Del. Walter E. Fauntroy said yesterday he will seek reelection as the city's representative to Congress attempting to continue his reign as the only person ever to hold that 11-year-old job.

Fauntroy, who turned 49 Feb. 6 and who held a prayer breakfast yesterday morning to celebrate his birthday and the "Continuity of Building Together," said he would publicly announce his campaign for reelection at a fashion show and dance at the Washington Hilton Hotel last night featuring Count Basie.

"I sometimes feel discouraged," Fauntroy, a Baptist minister told the crowd of about 800 people at the prayer breakfast, "and I sometimes feel my work is in vain. I get discouraged when I see the nation blame its problems on the least among us . . . But the Holy Spirit revives my soul again. I feel good and I'm ready to keep on working for the Lord."

In an interview later, Fauntroy said he was anxious to run even though he apparently will face only his second challenger in a Democratic primary since he defeated Rev. Channing E. Phillips, Joseph P. Yeldell and others in 1971.
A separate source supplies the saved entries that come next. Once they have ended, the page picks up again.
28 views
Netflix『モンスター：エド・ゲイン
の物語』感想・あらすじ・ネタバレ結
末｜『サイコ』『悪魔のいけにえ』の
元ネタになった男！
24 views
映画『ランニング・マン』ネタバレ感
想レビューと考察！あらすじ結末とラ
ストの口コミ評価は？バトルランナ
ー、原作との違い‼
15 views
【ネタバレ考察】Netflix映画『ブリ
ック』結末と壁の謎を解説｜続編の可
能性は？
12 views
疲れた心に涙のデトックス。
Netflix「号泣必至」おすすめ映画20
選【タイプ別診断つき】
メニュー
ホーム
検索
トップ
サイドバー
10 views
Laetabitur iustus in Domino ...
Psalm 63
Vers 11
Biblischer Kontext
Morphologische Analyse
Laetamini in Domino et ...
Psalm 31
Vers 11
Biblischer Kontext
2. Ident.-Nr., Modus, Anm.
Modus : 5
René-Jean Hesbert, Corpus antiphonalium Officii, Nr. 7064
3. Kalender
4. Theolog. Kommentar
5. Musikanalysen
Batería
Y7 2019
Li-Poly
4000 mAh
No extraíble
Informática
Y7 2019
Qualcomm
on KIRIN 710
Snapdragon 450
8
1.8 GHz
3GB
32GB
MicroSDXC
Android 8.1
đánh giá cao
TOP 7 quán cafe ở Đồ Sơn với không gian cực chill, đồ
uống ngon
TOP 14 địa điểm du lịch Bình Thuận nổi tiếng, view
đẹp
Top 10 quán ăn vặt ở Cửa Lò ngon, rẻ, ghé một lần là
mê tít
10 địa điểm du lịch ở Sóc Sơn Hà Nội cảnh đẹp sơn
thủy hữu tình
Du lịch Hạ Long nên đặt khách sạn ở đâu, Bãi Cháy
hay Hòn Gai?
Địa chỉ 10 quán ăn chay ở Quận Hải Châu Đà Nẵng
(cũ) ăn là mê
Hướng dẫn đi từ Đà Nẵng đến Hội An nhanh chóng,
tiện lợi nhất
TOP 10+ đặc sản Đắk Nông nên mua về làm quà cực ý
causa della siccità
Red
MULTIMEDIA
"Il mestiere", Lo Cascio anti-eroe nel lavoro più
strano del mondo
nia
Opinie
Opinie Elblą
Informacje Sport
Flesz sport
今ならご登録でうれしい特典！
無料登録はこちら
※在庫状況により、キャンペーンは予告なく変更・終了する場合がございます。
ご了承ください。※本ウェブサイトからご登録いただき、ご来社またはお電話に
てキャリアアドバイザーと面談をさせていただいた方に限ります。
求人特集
Marie Dias Bembery, a former assistant to Mayor Barry, has said she intends to run for Fauntroy's seat. She criticizes Fauntroy as an ineffective legislator who has not been able to get the D.C. Voting Rights Amendment approved.

"My record speaks for itself," Fauntroy said yesterday in answer to that criticism. "If we are not effective legislators we would not have gotten the home rule charter in 1973. We would not have gotten the Congress, by a two-thirds vote, to support the D.C. Voting Rights Amendment."

Fauntroy, who is the current chairman of the Congressional Black Caucus, has for years been considered one of the most popular politicians in the city. But lately, his power and the strength of his political organization have been drawn into question, and some city politicians attribute the absence of competition for his delegate's job to that job's non-voting status rather than fear of challenging Fauntroy.

He supported Clifford Alexander in the city's first mayoral election, former City Council chairman Sterling Tucker in the 1978 mayoral race, and Johnny Barnes, a former legislative aide to Fauntroy, in the 1980 City Council race in Ward 7. All three lost.